# Saint pedal dimensions?



## BigSteve in CO (Sep 12, 2009)

I couldn't find reliable info online, and the MTBR search function is down. Anyone know the width on these? Mostly interested in measurement from crank to pins on outer edge, not the actual platform size. Pins front to back would help, too.

Thanks.


----------



## BigSteve in CO (Sep 12, 2009)

Found this. Shows total platform area, but not broken down. The pic showing the Saint being the widest answered my question.

Shootout: Seven Flat Pedals Go Pin to Pin | News | mountain-bike-action


----------



## LCW (May 5, 2008)

Here you go:

Thickness is 11/16 at the ends, 9/16 in the center - they are concave which I like.


----------



## BigSteve in CO (Sep 12, 2009)

Thanks, LCW! I actually ordered some, but I appreciate the pics. Are you happy with them?


----------



## aedubber (Apr 17, 2011)

I have some and love them . The pin placement is spot on and with some five ten shoes you have yourself a sticky platform. They give you good space from the crankarm to the pedal if you have wide feet and like to move your feet around.


----------



## BigSteve in CO (Sep 12, 2009)

Cool. I have the Azonic 420, but I can feel my foot hanging off the edge. I think the Saints are about 1/2" wider.


----------



## LCW (May 5, 2008)

BigSteve in CO said:


> Thanks, LCW! I actually ordered some, but I appreciate the pics. Are you happy with them?

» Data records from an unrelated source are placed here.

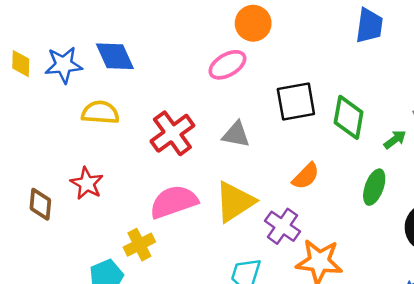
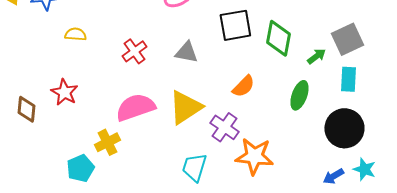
yellow semicircle: (100, 113) -> (75, 34), size x0.7
red cross: (172, 133) -> (134, 51), size x0.7

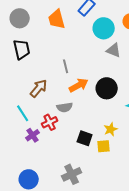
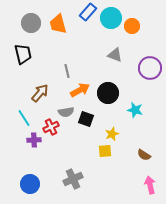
gray circle: (20, 18) -> (31, 23), moved
cyan circle: (104, 28) -> (111, 18), moved
purple cross: (33, 135) -> (34, 140), turned 32
black square: (85, 138) -> (86, 119), moved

Yes very happy - but it's my first set of flats so not much to reference back to. I run fiveten Sam's with them. Took the pin spacers out as most everyone does. Amazing grip!


----------



## Tim F. (May 22, 2006)

If you are riding with the 5.10 Impact shoes, try the free-rider styles. They have less rubber along the sides and your foot doesn't tend to hang off the side. And the newer styles have a stiff sole.


----------